Transcribed page contents:
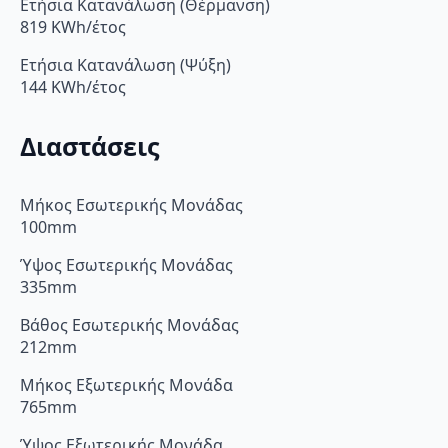
Ετήσια Κατανάλωση (Θέρμανση)
819 KWh/έτος
Ετήσια Κατανάλωση (Ψύξη)
144 KWh/έτος
Διαστάσεις
Μήκος Εσωτερικής Μονάδας
100mm
Ύψος Εσωτερικής Μονάδας
335mm
Βάθος Εσωτερικής Μονάδας
212mm
Μήκος Εξωτερικής Μονάδα
765mm
Ύψος Εξωτερικής Μονάδα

**ACTIVITY:** What number of lines in the records hold "Μονάδας"? Reply with that number alone.

**EXERCISE RESULT:** 3